Segundo ele, a Samarco era a referência na área ambiental até a tragédia de Mariana (Central). Depois, a vale passou a ser essa referência, com os melhores analistas internacionais de avaliação de barragens. “Toda a sociedade e os órgãos públicos acreditaram nas condições da estrutura”, reforçou.

Rodrigo Ribas fez colocação semelhante. “Não tínhamos elementos para desconfiar dos estudos”, afirmou. A falsidade do laudo de estabilidade, de acordo com o superintendente, ficou conhecida somente depois.

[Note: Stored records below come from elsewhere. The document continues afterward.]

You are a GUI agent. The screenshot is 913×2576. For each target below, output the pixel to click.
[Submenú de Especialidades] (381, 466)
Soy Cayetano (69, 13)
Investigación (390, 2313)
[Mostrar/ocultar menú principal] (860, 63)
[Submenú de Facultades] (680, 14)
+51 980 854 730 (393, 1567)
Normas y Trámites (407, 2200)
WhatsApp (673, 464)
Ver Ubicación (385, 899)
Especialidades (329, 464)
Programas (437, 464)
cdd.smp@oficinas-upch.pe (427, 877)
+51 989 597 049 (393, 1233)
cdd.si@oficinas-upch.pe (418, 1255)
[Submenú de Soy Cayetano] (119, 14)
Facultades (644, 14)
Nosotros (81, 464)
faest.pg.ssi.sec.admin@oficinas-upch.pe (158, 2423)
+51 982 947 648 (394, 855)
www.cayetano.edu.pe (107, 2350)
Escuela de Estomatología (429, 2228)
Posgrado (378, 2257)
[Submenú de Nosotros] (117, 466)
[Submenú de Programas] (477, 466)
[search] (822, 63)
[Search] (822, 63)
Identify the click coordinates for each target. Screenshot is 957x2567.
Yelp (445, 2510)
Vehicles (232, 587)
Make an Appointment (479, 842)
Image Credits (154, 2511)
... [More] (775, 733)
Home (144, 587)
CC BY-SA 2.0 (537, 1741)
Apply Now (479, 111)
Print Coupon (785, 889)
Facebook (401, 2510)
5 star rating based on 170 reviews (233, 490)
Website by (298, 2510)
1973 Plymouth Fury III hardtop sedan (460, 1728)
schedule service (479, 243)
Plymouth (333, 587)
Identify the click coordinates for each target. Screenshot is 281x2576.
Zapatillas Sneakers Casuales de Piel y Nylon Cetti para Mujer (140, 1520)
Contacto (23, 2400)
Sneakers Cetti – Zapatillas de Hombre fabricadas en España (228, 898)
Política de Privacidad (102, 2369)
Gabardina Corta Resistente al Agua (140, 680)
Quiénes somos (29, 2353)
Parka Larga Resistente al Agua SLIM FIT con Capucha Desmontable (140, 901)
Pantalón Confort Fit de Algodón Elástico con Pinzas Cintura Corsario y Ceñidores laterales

Questionado por Sargento Rodrigues sobre encontros entre representantes da Vale e conselheiros na véspera da audiência de licenciamento, Anderson Aguilar afirmou não concordar com isso, mas a decisão, segundo ele, cabe a cada um dos conselheiros, que representam diferentes entidades.

Prisão – Para Sargento Rodrigues, a CPI tem elementos suficientes para pedir a prisão preventiva de Makoto Namba, da Tüv Süd e César Grandchamp, da Vale, que assinaram o laudo de estabilidade da Barragem de Brumadinho.

“César buscou a licença na ANM e no Copam, sabendo do histórico de problemas da estrutura. Pelo mesmo motivo, a Vale pode ser enquadrada com dolo eventual, porque sabia dos riscos”, frisou o deputado.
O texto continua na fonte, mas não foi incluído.